Éditions Jules Tallandier (p. 373-386).


X

LE DÉFI À LA MORT


Quatre heures du matin sonnaient aux horloges de la ville endormie.

Un brouillard épais, compagnon habituel de la nuit dans cette région largement arrosée, couvrait l’agglomération de son manteau de vapeurs.

Dans les rues, les réverbères, alimentés à l’acétylène, ne réussissaient pas à percer le voile de brume, et les ruisseaux ménagés au centre la chaussée demeuraient dans l’ombre, tendant sous les pas du promeneur, assez audacieux pour déambuler à cette heure, les traquenards de leurs flaques d’eau croupie et des immondices accumulés en tas.

Cependant la porte d’une maison située sur la Praza da Pena (place du Pénitencier), vis-à-vis de la façade sombre de la prison, s’ouvrit doucement.

Un homme sortit, drapé dans un ample zaropoo (manteau de poil de vigogne) et se dirigea vers la caes dos Soldados.

— Quel brouillard, murmura-t-il, il sera bon d’en profiter.

Il passa dans l’étroite zone lumineuse voisine d’un réverbère, et l’on put apercevoir les lunettes bleues, le nez bourgeonné d’Alcidus.

Le faux courtier, ou plutôt Jean, se mettait en route de bonne heure.

L’ingénieur avait passé une nuit atroce.

En dépit de la confiance manifestée la veille en présence de Pedro, de l’heureuse issue de la manifestation, organisée par lui au théâtre, une angoisse mortelle l’avait tenu éveillé.

Stella devait être conduite au supplice à sept heures.

Si les mesures prises se trouvaient insuffisantes, la jeune fille mourrait. Son âme blanche s’envolerait au pays d’où l’on ne revient pas.

À cette pensée, Jean frissonnait.

Vers le milieu de la caes dos Soldados, Jean frappa très doucement à la petite porte basse, resserrée entre un magasin d’épicerie et une échoppe d’habits d’occasion, derrière laquelle, la veille déjà, il s’était concerté avec ses amis.

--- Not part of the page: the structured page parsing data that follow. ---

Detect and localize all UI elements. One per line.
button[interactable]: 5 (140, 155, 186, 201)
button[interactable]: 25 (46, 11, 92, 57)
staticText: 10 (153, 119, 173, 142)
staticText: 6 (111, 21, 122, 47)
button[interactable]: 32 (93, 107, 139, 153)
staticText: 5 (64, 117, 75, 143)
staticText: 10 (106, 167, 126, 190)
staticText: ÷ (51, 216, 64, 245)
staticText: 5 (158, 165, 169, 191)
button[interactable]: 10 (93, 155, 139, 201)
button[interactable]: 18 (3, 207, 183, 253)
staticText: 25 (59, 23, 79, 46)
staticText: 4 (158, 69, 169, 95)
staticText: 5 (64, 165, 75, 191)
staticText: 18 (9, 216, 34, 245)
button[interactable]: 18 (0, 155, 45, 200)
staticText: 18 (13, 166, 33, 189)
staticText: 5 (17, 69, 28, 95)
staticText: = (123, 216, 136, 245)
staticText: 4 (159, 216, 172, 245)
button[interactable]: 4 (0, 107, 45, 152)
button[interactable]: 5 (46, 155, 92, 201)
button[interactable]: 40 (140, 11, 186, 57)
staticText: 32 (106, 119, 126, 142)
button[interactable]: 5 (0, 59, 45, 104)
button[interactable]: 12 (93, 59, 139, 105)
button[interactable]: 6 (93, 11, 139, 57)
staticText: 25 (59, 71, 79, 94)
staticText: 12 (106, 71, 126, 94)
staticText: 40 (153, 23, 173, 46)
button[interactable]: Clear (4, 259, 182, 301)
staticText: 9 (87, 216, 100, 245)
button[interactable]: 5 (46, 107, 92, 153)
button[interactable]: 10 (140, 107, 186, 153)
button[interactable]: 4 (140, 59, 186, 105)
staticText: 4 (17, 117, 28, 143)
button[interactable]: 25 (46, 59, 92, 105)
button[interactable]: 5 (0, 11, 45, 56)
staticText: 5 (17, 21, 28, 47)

Un homme parut sur le seuil.

— C’est toi, Crabb ?

— Yes, mister Jean.

— Bon. Où est Candi ?

— Il exécutait vos ordres, sorti une demi-heure passée. Lui et vous, vous promenez matinalement.

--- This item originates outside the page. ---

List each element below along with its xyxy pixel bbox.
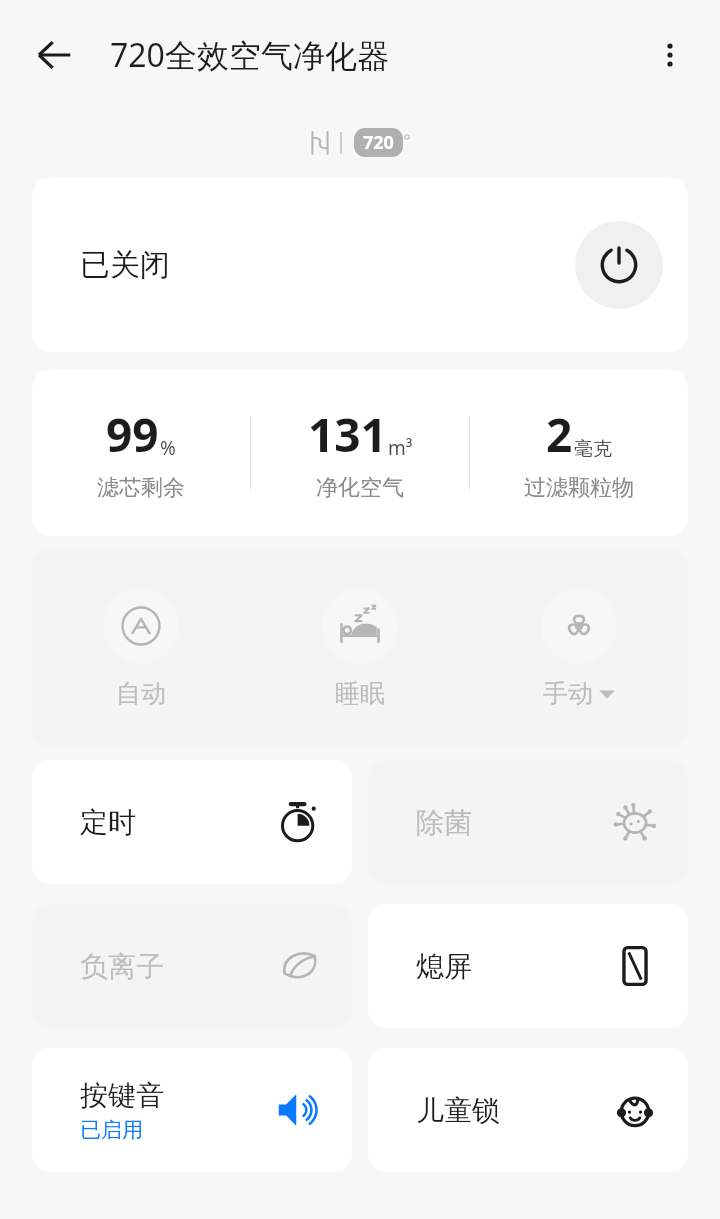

Comme débarrassé d’une poignante inquiétude, l’ingénieur poussa un soupir de satisfaction, puis se rapprochant de l’Anglais :

— Et toi ?

— J’ai fait tout au mieux de votre désir.

— Ah ! tu es allé à la prison ?

Cette soir écoulé.

— Hier, bien ; et on t’a laissé pénétrer auprès de la prisonnière ?

— Yes, auprès de miss Stella.

— Comment as-tu fait ?

Crabb ricana en se frottant les mains.

— Explique-toi !

— Je veux ainsi. Donc, j’ai conduit mon personne à la prison, et j’ai dit : « Je suis un des employés de sir Olivio de Avarca, un de ceux que le petit prisonnière avait accusé de beaucoup en nombre de crimes. Mais Je suis un good fellow, et je souhaite apprendre à elle que je pardonne, qu’elle peut entrer dans la mort, rassurée à ce sujet.

— Cela a suffi ?

Parfaitement bien. On m’a mené près la pauvre miss, poor little thing ! Alors je lui ai glissé à l’intérieur de son oreille ce que vous avez versé dans le mien.

— Va, va.

— Quoi qu’il arrive, miss, quand vous verriez le échafaud du garrotta le long de votre côté, mettez la peur dans votre poche ; mister Jean veille sur vous.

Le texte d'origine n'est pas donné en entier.